**Task to carry out**.
Every line of the data below is to be retyped exactly.

::: Data shown

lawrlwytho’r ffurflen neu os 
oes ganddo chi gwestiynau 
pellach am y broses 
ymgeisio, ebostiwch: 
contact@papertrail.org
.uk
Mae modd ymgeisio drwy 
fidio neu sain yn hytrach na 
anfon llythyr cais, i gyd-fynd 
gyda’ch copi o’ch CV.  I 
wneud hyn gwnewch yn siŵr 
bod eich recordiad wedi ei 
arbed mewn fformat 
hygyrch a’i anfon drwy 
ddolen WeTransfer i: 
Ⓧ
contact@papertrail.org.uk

::::::

**Written solution**.
lawrlwytho’r ffurflen neu os 
oes ganddo chi gwestiynau 
pellach am y broses 
ymgeisio, ebostiwch: 
contact@papertrail.org
.uk
Mae modd ymgeisio drwy 
fidio neu sain yn hytrach na 
anfon llythyr cais, i gyd-fynd 
gyda’ch copi o’ch CV.  I 
wneud hyn gwnewch yn siŵr 
bod eich recordiad wedi ei 
arbed mewn fformat 
hygyrch a’i anfon drwy 
ddolen WeTransfer i: 
Ⓧ
contact@papertrail.org.uk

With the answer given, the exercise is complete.